Natural gas supports some of the state’s most integral industries, from agriculture to health care and transportation. It generates over 40% of the state’s electricity, and the demand is projected to rise with AI and manufacturing growth. Furthermore, the switch from coal to gas power generation has contributed to a 41% decline in CO2 emissions from the power sector since 2005. For the state to continue its economic momentum, an increased supply of natural gas is key.

Despite the economic growth it is fueling, there is still criticism. A recently released memo by three North Carolina State University professors paints an exceedingly negative and inaccurate picture of the role natural gas plays in the state.

The memo examines natural gas prices based on the highest possible projections from the North Carolina Utilities Commission’s Carbon Plan Docket and crafts a worst-case scenario to advocate against increased natural gas use. The authors base their conclusions around the removal of the interim carbon emissions reduction target that was enacted in 2021. SB 266, recently vetoed by Gov. Josh Stein and awaiting a potential veto override vote in the legislature, would remove this interim target.

Overall, the memo argues selective, erroneous, and inaccurate claims. The professors choose hypothetical points as to why natural gas prices could increase. They claim “limited pipeline capacity” constrains natural gas supply while failing to account for ongoing infrastructure projects in the state. There are currently two interstate projects and several intrastate projects ongoing that will increase supply. 

They also erroneously claim that “rising U.S. liquified natural gas (LNG) exports” could impact supply and thus prices.
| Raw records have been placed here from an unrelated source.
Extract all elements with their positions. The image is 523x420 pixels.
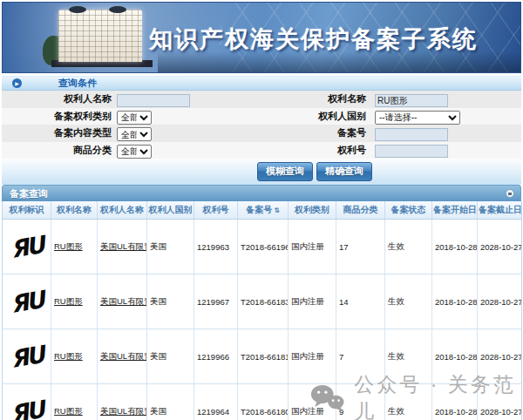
right-number-label: 权利号 [256, 144, 366, 157]
owner-name-link[interactable]: 美国UL有限责任公司 [100, 296, 147, 306]
record-no: T2018-66196 [238, 220, 289, 274]
customs-building-graphic [58, 10, 142, 62]
owner-name-link[interactable]: 美国UL有限责任公司 [100, 406, 147, 416]
form-row: 商品分类 全部 权利号 [2, 142, 521, 159]
record-content-type-select[interactable]: 全部 [117, 127, 152, 141]
col-right-category: 权利类别 [289, 201, 336, 220]
building-dome [109, 6, 126, 13]
col-goods-class: 商品分类 [336, 201, 385, 220]
watermark-text: 公众号 · 关务范儿 [354, 371, 523, 420]
record-no: T2018-66181 [238, 329, 289, 384]
right-name-label: 权利名称 [256, 92, 366, 105]
col-owner-name: 权利人名称 [98, 201, 147, 220]
form-row: 备案内容类型 全部 备案号 [2, 125, 521, 142]
col-record-status: 备案状态 [385, 201, 432, 220]
record-status: 生效 [385, 220, 432, 274]
start-date: 2018-10-28 [432, 274, 478, 329]
right-name-link[interactable]: RU图形 [54, 241, 83, 251]
col-right-mark: 权利标识 [3, 201, 51, 220]
owner-country: 美国 [147, 329, 194, 384]
form-row: 备案权利类别 全部 权利人国别 --请选择-- [2, 108, 521, 125]
wechat-icon [310, 383, 345, 414]
owner-country: 美国 [147, 274, 194, 329]
goods-class-select[interactable]: 全部 [117, 145, 152, 159]
button-band: 模糊查询 精确查询 [2, 159, 521, 185]
right-category: 国内注册 [289, 274, 336, 329]
ul-logo: ЯU [3, 220, 51, 274]
building-dome [69, 6, 86, 13]
rights-holder-name-input[interactable] [117, 94, 190, 107]
banner: 知识产权海关保护备案子系统 [2, 2, 521, 73]
table-row: ЯU RU图形 美国UL有限责任公司 美国 1219967 T2018-6618… [3, 274, 522, 329]
owner-country: 美国 [147, 384, 194, 420]
query-conditions-header: ▶ 查询条件 [2, 76, 521, 91]
rights-holder-name-label: 权利人名称 [2, 92, 112, 105]
app-title: 知识产权海关保护备案子系统 [149, 24, 478, 55]
table-row: ЯU RU图形 美国UL有限责任公司 美国 1219963 T2018-6619… [3, 220, 522, 274]
record-no: T2018-66183 [238, 274, 289, 329]
rights-holder-country-label: 权利人国别 [256, 110, 366, 123]
watermark: 公众号 · 关务范儿 [310, 371, 523, 420]
page: 知识产权海关保护备案子系统 ▶ 查询条件 权利人名称 权利名称 备案权利类别 全… [0, 0, 523, 420]
query-conditions-title: 查询条件 [58, 77, 97, 90]
ul-logo: ЯU [3, 274, 51, 329]
goods-class-label: 商品分类 [2, 144, 112, 157]
goods-class: 17 [336, 220, 385, 274]
query-form: 权利人名称 权利名称 备案权利类别 全部 权利人国别 --请选择-- 备案内容类… [2, 91, 521, 159]
form-row: 权利人名称 权利名称 [2, 91, 521, 108]
ul-logo: ЯU [3, 329, 51, 384]
right-no: 1219967 [194, 274, 238, 329]
right-category: 国内注册 [289, 220, 336, 274]
owner-country: 美国 [147, 220, 194, 274]
right-no: 1219964 [194, 384, 238, 420]
col-right-name: 权利名称 [51, 201, 98, 220]
right-name-link[interactable]: RU图形 [54, 406, 83, 416]
expand-arrow-icon[interactable]: ▶ [12, 78, 22, 88]
collapse-circle-button[interactable] [506, 189, 514, 198]
col-right-no: 权利号 [194, 201, 238, 220]
owner-name-link[interactable]: 美国UL有限责任公司 [100, 241, 147, 251]
record-status: 生效 [385, 274, 432, 329]
record-number-input[interactable] [375, 128, 448, 141]
end-date: 2028-10-27 [478, 220, 522, 274]
start-date: 2018-10-28 [432, 220, 478, 274]
right-name-link[interactable]: RU图形 [54, 351, 83, 361]
table-header-row: 权利标识 权利名称 权利人名称 权利人国别 权利号 备案号⇅ 权利类别 商品分类… [3, 201, 522, 220]
fuzzy-search-button[interactable]: 模糊查询 [257, 162, 313, 181]
record-no: T2018-66180 [238, 384, 289, 420]
right-name-link[interactable]: RU图形 [54, 296, 83, 306]
record-right-type-label: 备案权利类别 [2, 110, 112, 123]
col-owner-country: 权利人国别 [147, 201, 194, 220]
sort-icon[interactable]: ⇅ [274, 207, 280, 214]
goods-class: 14 [336, 274, 385, 329]
col-start-date: 备案开始日期 [432, 201, 478, 220]
right-name-input[interactable] [375, 94, 448, 107]
record-right-type-select[interactable]: 全部 [117, 111, 152, 125]
record-number-label: 备案号 [256, 126, 366, 139]
right-no: 1219963 [194, 220, 238, 274]
right-number-input[interactable] [375, 145, 448, 158]
ul-logo: ЯU [3, 384, 51, 420]
col-end-date: 备案截止日期 [478, 201, 522, 220]
end-date: 2028-10-27 [478, 274, 522, 329]
results-title: 备案查询 [10, 187, 48, 200]
exact-search-button[interactable]: 精确查询 [316, 162, 372, 181]
right-no: 1219966 [194, 329, 238, 384]
col-record-no[interactable]: 备案号⇅ [238, 201, 289, 220]
record-content-type-label: 备案内容类型 [2, 126, 112, 139]
results-header-bar: 备案查询 [2, 185, 521, 201]
owner-name-link[interactable]: 美国UL有限责任公司 [100, 351, 147, 361]
rights-holder-country-select[interactable]: --请选择-- [375, 111, 460, 125]
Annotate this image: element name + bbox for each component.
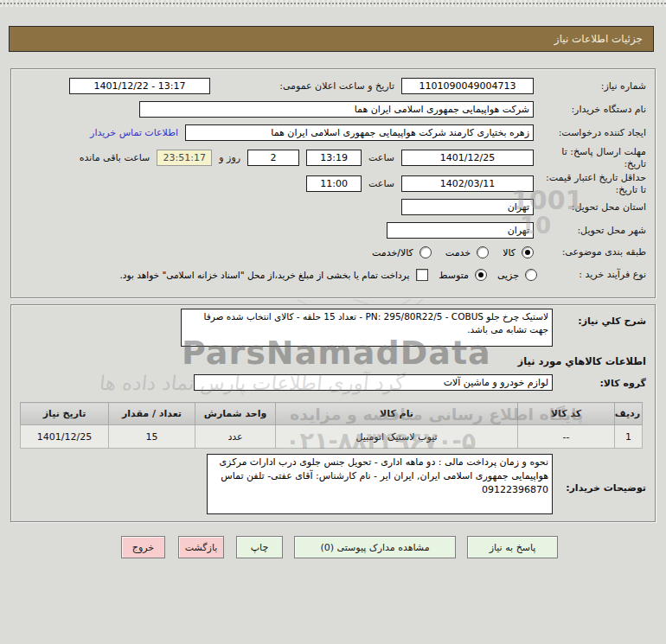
buyer-org-row: نام دستگاه خریدار: شرکت هواپیمایی جمهوری…: [18, 101, 646, 118]
radio-partial[interactable]: جزیی: [497, 269, 537, 281]
radio-service-label: خدمت: [445, 247, 471, 258]
need-info-panel: شماره نیاز: 1101090049004713 تاریخ و ساع…: [10, 68, 656, 298]
col-header-row-number: ردیف: [615, 403, 643, 425]
request-creator-row: ایجاد کننده درخواست: زهره بختیاری کارمند…: [18, 124, 646, 141]
col-header-unit: واحد شمارش: [195, 403, 276, 425]
price-validity-hour-label: ساعت: [368, 178, 394, 190]
top-texture-strip: [0, 0, 666, 7]
need-number-row: شماره نیاز: 1101090049004713 تاریخ و ساع…: [18, 78, 646, 94]
countdown-timer: 23:51:17: [157, 150, 212, 166]
need-number-input[interactable]: 1101090049004713: [401, 78, 534, 94]
radio-goods-service[interactable]: کالا/خدمت: [372, 246, 432, 258]
col-header-item-name: نام کالا: [276, 403, 518, 425]
request-creator-label: ایجاد کننده درخواست:: [541, 127, 646, 139]
response-deadline-date-input[interactable]: 1401/12/25: [401, 150, 534, 166]
need-number-label: شماره نیاز:: [541, 80, 646, 92]
radio-goods-label: کالا: [503, 247, 516, 258]
respond-button[interactable]: پاسخ به نیاز: [467, 536, 558, 558]
items-table-header-row: ردیف کد کالا نام کالا واحد شمارش تعداد /…: [21, 403, 643, 425]
buyer-notes-textarea[interactable]: نحوه و زمان پرداخت مالی : دو ماهه اداری …: [207, 454, 553, 514]
price-validity-date-input[interactable]: 1402/03/11: [401, 175, 534, 192]
response-deadline-time-input[interactable]: 13:19: [306, 150, 362, 166]
province-label: استان محل تحویل:: [541, 201, 646, 214]
print-button[interactable]: چاپ: [236, 536, 283, 558]
goods-group-label: گروه کالا:: [599, 378, 646, 390]
treasury-docs-checkbox[interactable]: [416, 269, 428, 281]
need-desc-label: شرح کلي نیاز:: [578, 316, 646, 328]
radio-service-icon[interactable]: [477, 246, 489, 258]
col-header-item-code: کد کالا: [518, 403, 615, 425]
cell-row-number: 1: [615, 425, 643, 449]
remaining-days-label: روز و: [219, 152, 240, 164]
price-validity-label: حداقل تاریخ اعتبار قیمت: تا تاریخ:: [541, 172, 646, 196]
goods-group-input[interactable]: لوازم خودرو و ماشین آلات: [194, 374, 553, 391]
city-input[interactable]: تهران: [387, 222, 534, 239]
countdown-label: ساعت باقی مانده: [80, 152, 150, 164]
purchase-process-label: نوع فرآیند خرید :: [541, 269, 646, 281]
page-title-bar: جزئیات اطلاعات نیاز: [9, 26, 654, 52]
radio-service[interactable]: خدمت: [445, 246, 489, 258]
request-creator-input[interactable]: زهره بختیاری کارمند شرکت هواپیمایی جمهور…: [185, 124, 534, 141]
cell-quantity: 15: [109, 425, 195, 449]
city-row: شهر محل تحویل: تهران: [18, 222, 646, 239]
radio-goods[interactable]: کالا: [503, 246, 534, 258]
cell-item-code: --: [518, 425, 615, 449]
buyer-notes-label: توضیحات خریدار:: [566, 482, 646, 494]
province-input[interactable]: تهران: [401, 199, 534, 215]
buyer-contact-link[interactable]: اطلاعات تماس خریدار: [90, 127, 178, 138]
exit-button[interactable]: خروج: [121, 536, 165, 558]
items-panel: شرح کلي نیاز: لاستیک چرخ جلو PN: 295/80R…: [10, 304, 656, 522]
province-row: استان محل تحویل: تهران: [18, 199, 646, 215]
back-button[interactable]: بازگشت: [178, 536, 224, 558]
radio-partial-icon[interactable]: [525, 269, 537, 281]
need-desc-textarea[interactable]: لاستیک چرخ جلو PN: 295/80R22/5 - COBUS -…: [181, 309, 553, 347]
response-deadline-row: مهلت ارسال پاسخ: تا تاریخ: 1401/12/25 سا…: [18, 146, 646, 170]
attachments-button[interactable]: مشاهده مدارک پیوستی (0): [294, 536, 456, 558]
buyer-org-input[interactable]: شرکت هواپیمایی جمهوری اسلامی ایران هما: [139, 101, 534, 118]
price-validity-row: حداقل تاریخ اعتبار قیمت: تا تاریخ: 1402/…: [18, 172, 646, 196]
cell-item-name: تیوب لاستیک اتومبیل: [276, 425, 518, 449]
announce-datetime-label: تاریخ و ساعت اعلان عمومی:: [217, 80, 394, 92]
items-table: ردیف کد کالا نام کالا واحد شمارش تعداد /…: [20, 402, 643, 449]
items-table-row: 1 -- تیوب لاستیک اتومبیل عدد 15 1401/12/…: [21, 425, 643, 449]
radio-goods-service-label: کالا/خدمت: [372, 247, 413, 258]
city-label: شهر محل تحویل:: [541, 225, 646, 237]
buyer-org-label: نام دستگاه خریدار:: [541, 104, 646, 116]
response-deadline-label: مهلت ارسال پاسخ: تا تاریخ:: [541, 146, 646, 170]
announce-datetime-input[interactable]: 13:17 - 1401/12/22: [69, 78, 210, 94]
need-details-page: جزئیات اطلاعات نیاز شماره نیاز: 11010900…: [0, 0, 666, 644]
response-deadline-hour-label: ساعت: [368, 152, 394, 164]
items-section-header: اطلاعات کالاهاي مورد نیاز: [518, 355, 646, 367]
treasury-docs-option[interactable]: پرداخت تمام یا بخشی از مبلغ خرید،از محل …: [119, 269, 428, 281]
cell-unit: عدد: [195, 425, 276, 449]
radio-medium-label: متوسط: [439, 270, 469, 281]
remaining-days-input[interactable]: 2: [247, 150, 299, 166]
purchase-process-row: نوع فرآیند خرید : جزیی متوسط پرداخت تمام…: [18, 269, 646, 281]
page-title: جزئیات اطلاعات نیاز: [554, 33, 643, 45]
col-header-need-date: تاریخ نیاز: [21, 403, 109, 425]
col-header-quantity: تعداد / مقدار: [109, 403, 195, 425]
subject-class-row: طبقه بندی موضوعی: کالا خدمت کالا/خدمت: [18, 246, 646, 258]
treasury-docs-label: پرداخت تمام یا بخشی از مبلغ خرید،از محل …: [119, 270, 409, 280]
radio-goods-service-icon[interactable]: [419, 246, 432, 258]
radio-goods-icon[interactable]: [522, 246, 534, 258]
subject-class-label: طبقه بندی موضوعی:: [541, 246, 646, 258]
cell-need-date: 1401/12/25: [21, 425, 109, 449]
radio-medium-icon[interactable]: [475, 269, 487, 281]
radio-partial-label: جزیی: [497, 270, 519, 281]
radio-medium[interactable]: متوسط: [439, 269, 487, 281]
price-validity-time-input[interactable]: 11:00: [306, 175, 362, 192]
Yet, despite record exports, Americans enjoy among the lowest residential natural gas prices in the world. Since the inception of the US LNG export industry, growth in natural gas production has outpaced LNG export growth nearly three-fold.

They also argue “supply disruption” from natural disasters such as hurricanes could negatively impact the market. In fact, the natural gas system was intentionally developed to help ensure reliability. During Hurricane Helene, most underground pipelines remained intact, helping deliver reliable service when it was needed most. Furthermore, natural disasters can impact any energy source, not just natural gas, as the memo falsely presents.

The memo’s driving critique is natural gas prices are volatile and may increase based on hypothetical, worst-case scenario projections. Yet this point wholly misses the mark and ignores the facts on the ground.

Regular fluctuations in energy demand and supply occur every day. Natural gas provides a reliable backbone to our state, helping families and businesses keep the lights on. Its ability to start up quickly to meet fluctuating demand also supports the state’s portfolio of renewable energy sources. North Carolina’s proximity to natural gas reserves in the Appalachian basins will ensure it continues to be an accessible and affordable resource.  

Without question, North Carolina is leading the US in economic growth and development. The state continues to attract new businesses and residents. Lawmakers must focus on the facts of our growing economy and ensure access to natural gas, thus providing a reliable and sustainable energy mix to fuel North Carolina’s economic success for years to come.